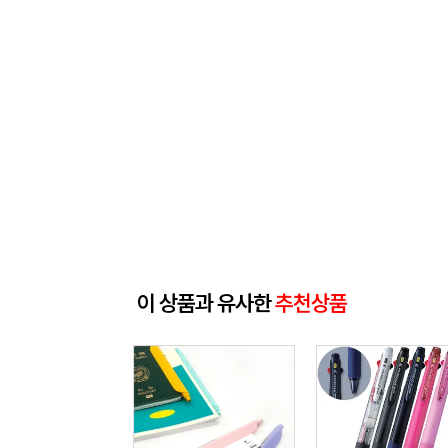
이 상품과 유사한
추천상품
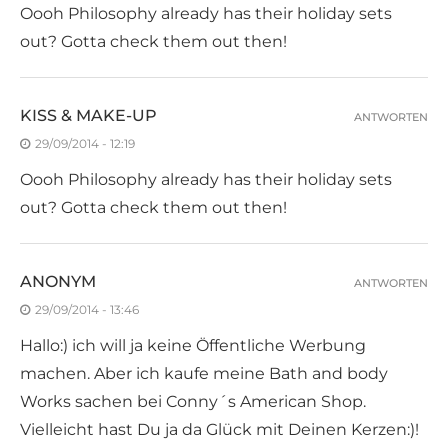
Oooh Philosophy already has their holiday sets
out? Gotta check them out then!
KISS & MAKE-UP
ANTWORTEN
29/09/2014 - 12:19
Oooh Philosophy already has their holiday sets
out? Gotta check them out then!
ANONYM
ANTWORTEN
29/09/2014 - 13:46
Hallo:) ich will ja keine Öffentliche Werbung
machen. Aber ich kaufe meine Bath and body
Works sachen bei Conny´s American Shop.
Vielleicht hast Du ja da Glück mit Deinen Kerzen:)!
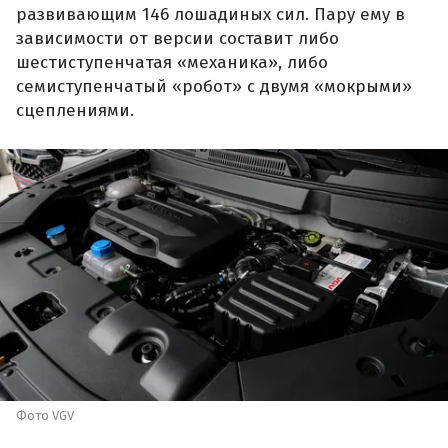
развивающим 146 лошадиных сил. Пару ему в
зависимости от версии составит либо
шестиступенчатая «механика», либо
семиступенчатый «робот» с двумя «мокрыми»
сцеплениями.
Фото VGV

========

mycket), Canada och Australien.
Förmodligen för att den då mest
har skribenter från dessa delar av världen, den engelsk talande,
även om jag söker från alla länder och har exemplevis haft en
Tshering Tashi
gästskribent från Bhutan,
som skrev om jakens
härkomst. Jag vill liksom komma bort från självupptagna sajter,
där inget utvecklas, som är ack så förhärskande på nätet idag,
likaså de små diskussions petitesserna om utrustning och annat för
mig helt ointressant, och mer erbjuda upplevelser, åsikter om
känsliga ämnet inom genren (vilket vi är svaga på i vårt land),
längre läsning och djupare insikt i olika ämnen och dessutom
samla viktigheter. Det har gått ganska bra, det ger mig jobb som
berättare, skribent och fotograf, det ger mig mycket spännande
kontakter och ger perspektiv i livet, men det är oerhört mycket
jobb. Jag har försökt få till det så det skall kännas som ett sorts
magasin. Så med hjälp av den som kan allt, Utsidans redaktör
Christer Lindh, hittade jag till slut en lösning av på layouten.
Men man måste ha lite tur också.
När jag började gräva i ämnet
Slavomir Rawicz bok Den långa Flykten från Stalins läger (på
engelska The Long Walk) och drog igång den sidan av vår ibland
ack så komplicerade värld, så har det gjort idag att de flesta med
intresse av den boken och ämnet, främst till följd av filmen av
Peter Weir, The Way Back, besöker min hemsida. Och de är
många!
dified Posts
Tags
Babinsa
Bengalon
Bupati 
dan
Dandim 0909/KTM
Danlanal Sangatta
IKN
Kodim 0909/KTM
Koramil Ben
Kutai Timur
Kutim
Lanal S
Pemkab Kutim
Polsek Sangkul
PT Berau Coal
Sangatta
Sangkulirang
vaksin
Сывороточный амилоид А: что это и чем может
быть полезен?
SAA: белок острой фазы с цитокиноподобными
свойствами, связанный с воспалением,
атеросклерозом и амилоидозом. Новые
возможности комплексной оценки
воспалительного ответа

========

● **WHAT THE TASK REQUIRES**: Your response should contain each line of the listing in which the word "ämnet" occurs.

● **YOUR RESPONSE**:
känsliga ämnet inom genren (vilket vi är svaga på i vårt land),
När jag började gräva i ämnet
intresse av den boken och ämnet, främst till följd av filmen av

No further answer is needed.